Sin embargo lo conocemos mejor como poeta y un poeta que ha sido traducido al inglés, francés, alemán, holandés, sueco, danés, búlgaro, rumano, ruso, italiano, japonés y portugués. Blanco fue el primer mexicano publicado por la editorial City Lights, de Lawrence Ferlinghetti. “Para mí esto fue un sueño: ver aparecer un libro mío en esta editorial que tiene tanta tradición en la poesía de lengua inglesa en nuestro siglo”.
En 1988 recibió el Premio de Poesía Carlos Pellicer. Amigo de Francisco Toledo, quien ilustra sus libros de poesía, así como de Vicente Rojo, Alberto Blanco también es el autor de casi cien portadas de libros para el Fondo de Cultura Económica.
–Empezaste siendo pintor, Alberto…
–Dibujo desde que yo recuerdo y escribo al mismo tiempo. Claro que esa manera de ejercer la creatividad como niño es algo muy natural, pero llega el momento en que uno entra en crisis, en la adolescencia; ese es el momento en que uno descubre la tradición: eso que hay detrás de cada una de las artes. Entonces el juego deja de ser algo ingenuo y uno comienza a conocer todo lo que se ha hecho con el lenguaje. Esa crisis para mí se dio cuando tenía 17 años y coincidió con el movimiento del 68, en el cual participé. Yo creo que fui uno de los más jóvenes, apenas estaba terminando la prepa. En todo caso, a partir de entonces mi relación con el lenguaje se volvió más compleja de lo que había sido, aparte de que las lecturas, sobre todo las de poesía, se multiplicaron muchísimo.
–¿A qué poetas leías? ¿A Ramón López Velarde?

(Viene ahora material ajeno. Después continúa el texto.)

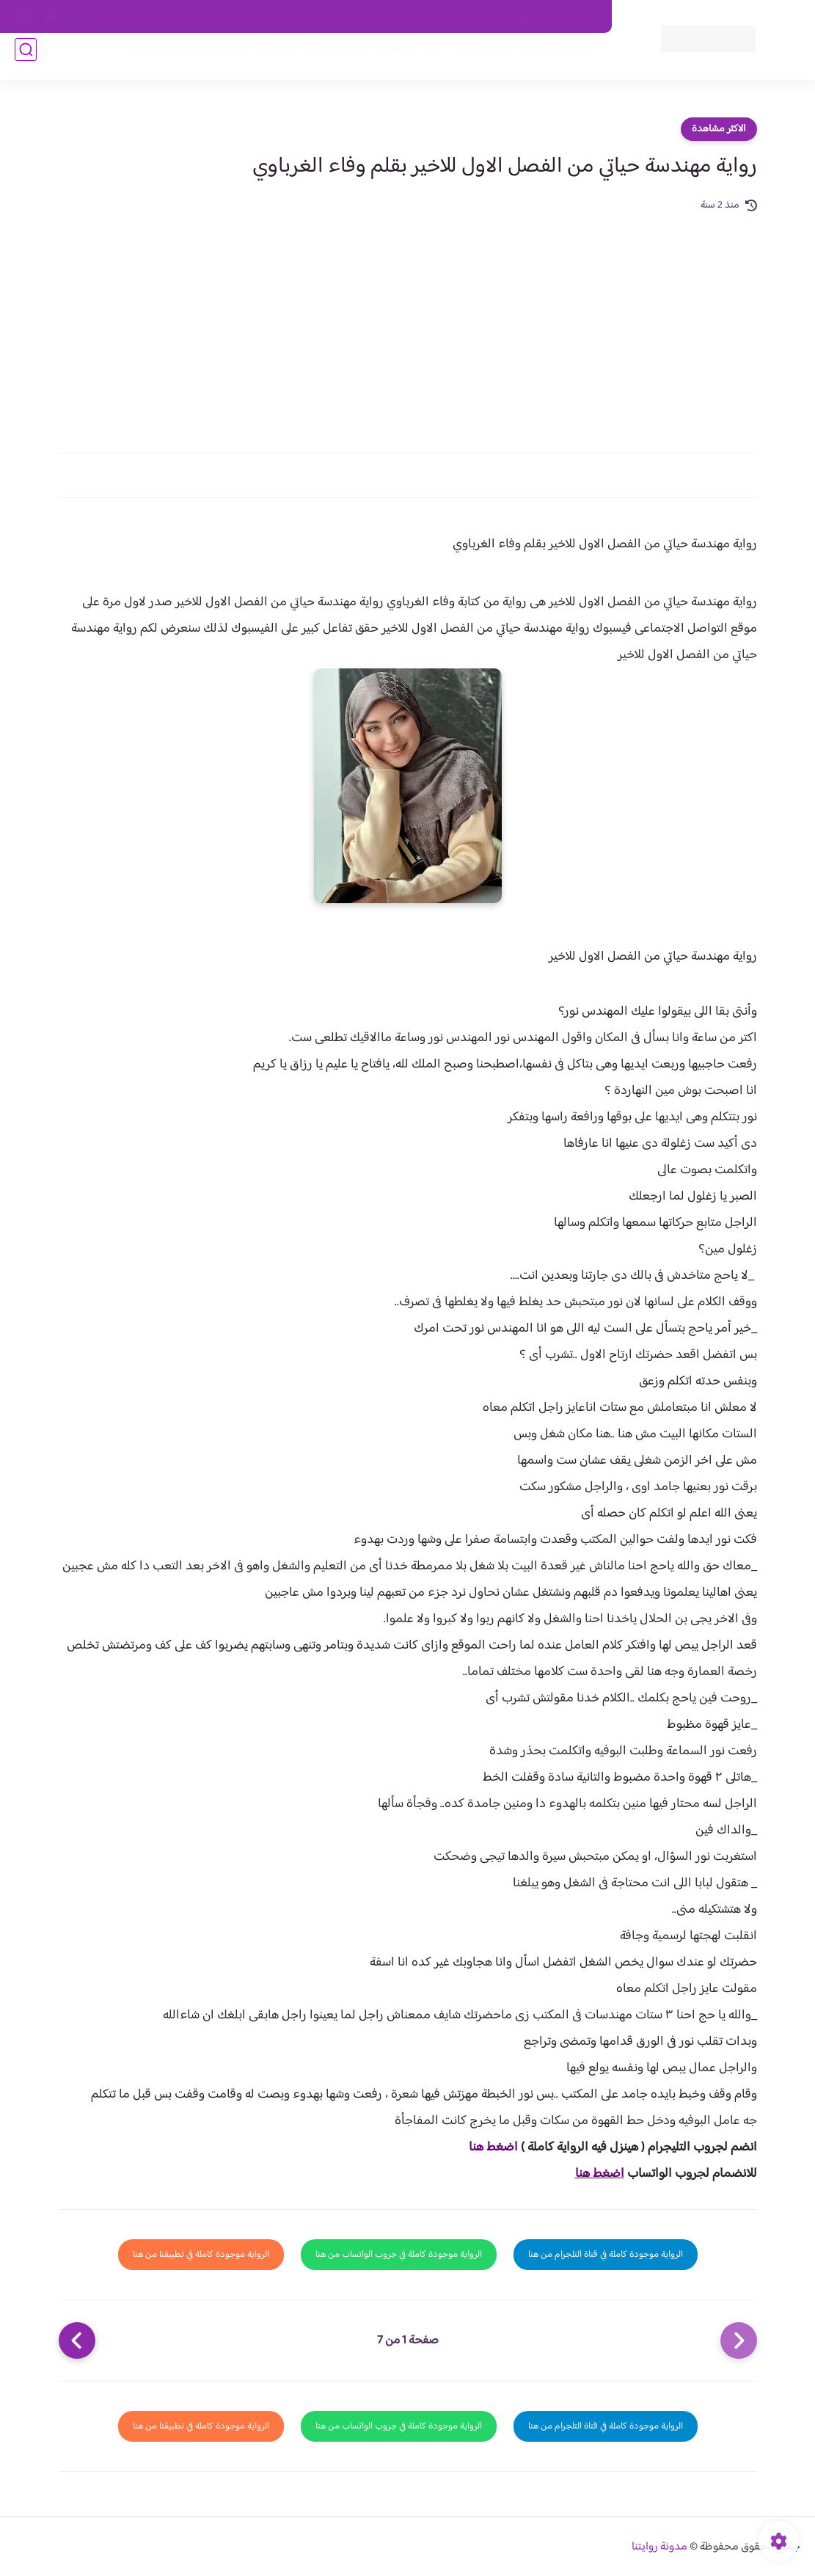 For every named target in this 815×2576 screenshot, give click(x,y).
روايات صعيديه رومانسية (302, 59)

–No, fíjate que a López Velarde no lo conocía entonces. Yo fui un lector precoz, leí muchísimo para mi edad, pero poca poesía. A los 16 o 17 años descubro a todos los simbolistas franceses, a Baudelaire, a Rimbaud, y a través de ellos, a los surrealistas. Realmente la poesía mexicana la comencé a descubrir después, de tal manera que López Velarde no fue de mis primeras lecturas. En todo caso queda claro que algo pasó en aquellos años –y yo creo que es una experiencia central para entender la práctica de la poesía– cuando descubrí que las palabras no son nada más un vehículo para expresar lo que uno siente, lo que piensa, imagina o sueña, lo que nos duele o molesta, si no que existe otra posibilidad, que es lo que a mí se me reveló entonces, a los 18, 19 años, que es la de empezar a descubrir lo desconocido a través de las palabras. Se trata de un proceso que podríamos considerar inverso: uno se pone al servicio de las palabras, y las palabras son las que empiezan a guiar la búsqueda y a mostrar cosas que jamás había pensado, sentido, soñado o imaginado. Cuando se abre la posibilidad de usar las palabras al revés de como se usan normalmente, comienza un juego por entero distinto. Desde entonces la escritura se convirtió para mí en un verdadero oráculo, una práctica de introspección y de conocimiento.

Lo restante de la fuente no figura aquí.